Nell'Europa dilaniata dalle guerre di religione, vincolata dal principio del
cuius regio eius religio (in virtù del quale i sudditi erano tenuti a
professare lo stesso credo dei loro sovrani), da più parti si avvertì
l'esigenza di tutelare la varietà delle confessioni e delle forme di culto,
anche di quelle socialmente minoritarie.
Lo strumento
teorico a cui venne affidato il riconoscimento di questa diversità fu la
nozione di tolleranza, teorizzata tra il XVII e il XVIII secolo da diversi
intellettuali. Tra questi, il filosofo inglese John Locke (1632-1706), nel
Saggio sulla tolleranza (1667) e più ancora nella Lettera sulla tolleranza
(1689), affermò che, nel disciplinare la vita sociale, la legge dello Stato
deve arrestarsi di fronte a quelle sfere di pensiero e di attività in cui ogni
persona può far valere le proprie preferenze e convinzioni: tali sono le
decisioni della vita privata , ma anche le opinioni filosofiche e le pratiche
religiose. In altre parole, ogni persona deve poter scegliere liberamente in
quale Dio credere e in quali forme esercitare il proprio culto, purché
naturalmente le sue credenze e le sue pratiche non si traducano in
comportamenti pericolosi per la comunità.
Lungi dall'incrinarlo,
l'appello alla tolleranza religiosa trova un'agevole collocazione proprio
all'interno del principio di uguaglianza: esso esprime infatti l'uguale
posizione, nei confronti della legge, di ogni forma di culto e degli individui
che lo praticano. Tuttavia, nel momento in cui stigmatizzava la pretesa di ogni
credo di porsi come unico e indiscusso depositario della verità, esso suggeriva
non solo l'esistenza di molte forme tra loro diverse e irriducibili l'una
all'altra, in cui un individuo poteva vivere autenticamente la propria
esperienza religiosa, ma anche che tale diversità, anziché essere un fattore
negativo o perturbante, poteva trasformarsi in strumento di confronto e di
crescita.
Il Novecento:
relativismo e movimenti sociali
Nel corso del XX
secolo, nuove acquisizioni hanno conferito all'idea di "diversità"

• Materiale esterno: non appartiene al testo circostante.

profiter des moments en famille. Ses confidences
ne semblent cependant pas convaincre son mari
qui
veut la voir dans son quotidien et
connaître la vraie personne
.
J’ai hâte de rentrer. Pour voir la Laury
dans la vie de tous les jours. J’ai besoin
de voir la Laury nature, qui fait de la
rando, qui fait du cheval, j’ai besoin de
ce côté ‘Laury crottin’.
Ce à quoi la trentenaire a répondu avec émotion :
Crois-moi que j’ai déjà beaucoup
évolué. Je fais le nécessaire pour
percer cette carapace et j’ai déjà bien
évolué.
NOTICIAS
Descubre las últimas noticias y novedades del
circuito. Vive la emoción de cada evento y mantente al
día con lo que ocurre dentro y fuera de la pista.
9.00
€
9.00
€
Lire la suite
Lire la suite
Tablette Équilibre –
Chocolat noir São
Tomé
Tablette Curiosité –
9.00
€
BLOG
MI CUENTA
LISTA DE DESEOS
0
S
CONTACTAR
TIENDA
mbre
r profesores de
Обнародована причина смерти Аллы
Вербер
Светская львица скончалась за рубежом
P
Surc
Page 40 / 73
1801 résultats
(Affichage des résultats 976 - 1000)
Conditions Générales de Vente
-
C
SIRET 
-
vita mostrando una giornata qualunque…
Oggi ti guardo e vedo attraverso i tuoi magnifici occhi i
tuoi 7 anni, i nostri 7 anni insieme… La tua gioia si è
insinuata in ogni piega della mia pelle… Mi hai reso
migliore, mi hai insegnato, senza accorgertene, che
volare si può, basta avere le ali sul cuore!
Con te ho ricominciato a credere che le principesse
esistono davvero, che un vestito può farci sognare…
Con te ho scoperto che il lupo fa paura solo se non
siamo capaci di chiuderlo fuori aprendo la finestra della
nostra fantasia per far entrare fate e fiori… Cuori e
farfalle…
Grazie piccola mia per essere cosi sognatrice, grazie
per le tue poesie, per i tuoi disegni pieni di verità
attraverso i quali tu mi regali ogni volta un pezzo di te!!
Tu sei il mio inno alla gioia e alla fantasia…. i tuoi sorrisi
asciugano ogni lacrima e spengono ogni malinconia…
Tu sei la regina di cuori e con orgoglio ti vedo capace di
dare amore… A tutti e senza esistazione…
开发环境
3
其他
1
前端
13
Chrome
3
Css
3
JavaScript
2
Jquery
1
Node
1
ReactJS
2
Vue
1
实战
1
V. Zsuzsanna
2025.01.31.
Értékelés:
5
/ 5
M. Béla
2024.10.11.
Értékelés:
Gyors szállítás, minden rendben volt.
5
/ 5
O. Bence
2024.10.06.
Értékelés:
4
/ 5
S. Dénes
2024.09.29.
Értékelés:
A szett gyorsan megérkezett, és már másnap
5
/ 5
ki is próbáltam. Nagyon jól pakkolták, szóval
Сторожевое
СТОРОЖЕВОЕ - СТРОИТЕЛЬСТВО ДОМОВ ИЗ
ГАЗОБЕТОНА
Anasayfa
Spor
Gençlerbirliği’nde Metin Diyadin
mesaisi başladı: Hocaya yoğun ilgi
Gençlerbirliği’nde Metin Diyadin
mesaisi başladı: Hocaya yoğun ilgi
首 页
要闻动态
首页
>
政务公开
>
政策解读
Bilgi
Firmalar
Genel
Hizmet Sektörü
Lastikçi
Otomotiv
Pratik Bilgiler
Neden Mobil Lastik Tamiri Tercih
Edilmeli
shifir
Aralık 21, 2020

una forza sempre maggiore:
• la
consapevolezza dell'impossibilità di assurgere a una prospettiva unificante
della realtà ha suggerito che la pluralità delle interpretazioni e dei
linguaggi a cui la filosofia e la scienza si affidano è una caratteristica
ineludibile di ogni rapporto dell'uomo con il mondo;
• Lo sviluppo
delle scienze sociali, in primo luogo della sociologia e dell'antropologia, ha
reso coscienti di come la stessa realtà quotidiana sia il prodotto di
costruzioni e pratiche simboliche che variano sensibilmente a seconda del
contesto socio-culturale in cui si vive.
Ma a connotare
positivamente l'idea di "diversità" ha contribuito, nell'arco del
Novecento, anche la riflessione condotta dai più importanti movimenti sociali,
che, lottando per ottenere visibilità, spesso hanno avvertito la necessità di
ribadire la propria distanza dalle norme e dai modelli socialmente vigenti.
Per comprendere
che cosa ciò significhi si può considerare
il movimento femminista: nato con l'intento di emancipare le donne da
uno stato di subordinazione giuridica e sociale (e quindi di ottenere una
semplice "uguaglianza" di diritti), in un secondo momento esso è
giunto a sottolineare positivamente e con forza la specificità della realtà
femminile e ad additare nell'universo simbolico che caratterizza le donne
un'alternativa all'ideologia patriarcale del mondo occidentale. Analoghe prese
di coscienza si sono verificate all'interno di altri gruppi socialmente
minoritari, come gli omosessuali o i disabili, che hanno rivendicato la loro
distanza dai paradigmi socialmente condivisi rispettivamente della sessualità e
della cosiddetta "normalità".
Nero è bello
Le ansie del giovane Malcolm X riflettevano probabilmente un atteggiamento che rimase a lungo diffuso in buona parte della popolazione afroamericana, come attestano anche alcuni studi compiuti in merito da studiosi dell'area psico-sociale, tra i quali una nota ricerca condotta negli anni Quaranta del Novecento dallo studioso statunitense Kenneth Clark ( 1914-2005) e da sua moglie Mamie Phipps Clark (1917-1983) su un gruppo di bambini di colore. Ai bimbi venivano presentati, per un'attività di gioco, diversi tipi di bambole, alcune bianche, altre nere. Pur riconoscendo la propria somiglianza con queste ultime, la maggior parte dei bambini preferiva giocare con le bambole bianche, ritenendole "più belle" delle altre.
Prendere congedo da questi atteggiamenti e affermare con orgoglio la propria specificità fu dunque parte integrante della richiesta di riconoscimento sociale avanzata dai neri americani: Black is beautiful ("Nero è bello"), slogan coniato originariamente dall'abolizionista ottocentesco John Swett Rock (18251866), divenne così la denominazione programmatica del loro movimento.